In many ways, viruses bridge many differing types of bodies. Jussi Parikka, author of Digital Contagions, argues that while viruses are not necessarily good, they’re not inherently evil. However, viruses have become the next big bogeyman in lieu of the “Indians” and “Soviet Russians” of past decades. The virus scare is described as if it was the official fear of the 1980s and 90s, and the relation of new found computer viruses and AIDS reflect that.
From Parikka’s perspective, viruses show us “accidents”, or the shortcomings of the body (or network) that the virus is infiltrating. Companies that sell anti-virus software like to harness our fear of those shortcomings (which we manifest as the virus, or “malicious actor”) in order to profit. Anti-virus software must always be updated and repurchased annually, maintaining this cycle. If not, ominous red notifications pop up to warn computer users that “your computer may not be protected!”, or “your computer may be under attack!”. Of course, these warnings make use of very explicit vocabulary to generate immediate action, and to instigate the purchase of another year of protection as quickly as possible. I’m often surprised that my computer doesn’t flash red, clamp shut and start yelling “danger! Will Robinson, danger!” in this situation.
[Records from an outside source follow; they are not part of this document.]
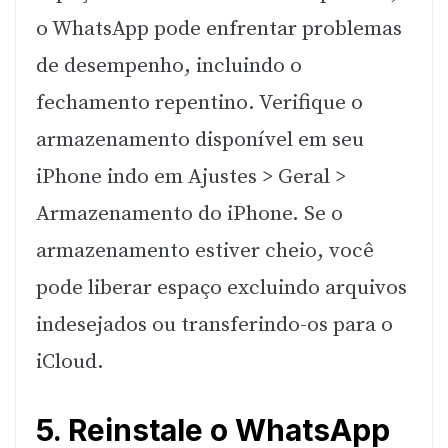
o WhatsApp pode enfrentar problemas
de desempenho, incluindo o
fechamento repentino. Verifique o
armazenamento disponível em seu
iPhone indo em Ajustes > Geral >
Armazenamento do iPhone. Se o
armazenamento estiver cheio, você
pode liberar espaço excluindo arquivos
indesejados ou transferindo-os para o
iCloud.
5. Reinstale o WhatsApp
Parikka also speaks of the “body politic” and adds that a body can be comprised of many systems other than human bodies or computers. This examination in chapter 2 of Digital Contagions reminded me of the Stark Trek episode, “The Trouble with Tribbles”. While the tribbles acted virally upon the USS Enterprise, another virus was lurking where the crew could not see. Parikka states that “the media ecology of cities and human bodies is now supplemented with the global city of networks. This is created and conceptualized as a global body of network flows through the veins of the digital version of a circulatory system” (pg 124). This is exactly where the trouble with tribbles begins.
The little fuzzy space creatures start with one virion which replicates wildly to infect different cells of the ship. The tribbles did not have to reproduce with each other as they were “born pregnant” and only needed to feed off of anything present in the cell they infiltrated. Once the tribbles enter the essential systems of theEnterprise, compromising the functionality of the body, many dead tribbles are found in a compartment. At this point, the viral example is turned in a different direction. The tribbles ate all of the ship’s stores of grain that were meant for the crew. Luckily, the tribbles acting as a virus saved everyone from a virus implanted into the food stores by a disguised Klingon, and the perfect example of Parikka’s “accident”. With the tribbles going viral on the ship and creating a gigantic nuisance, a much more serious and innocuous virus was avoided because the tribbles showed the crew a flaw living in the body of the Enterprise.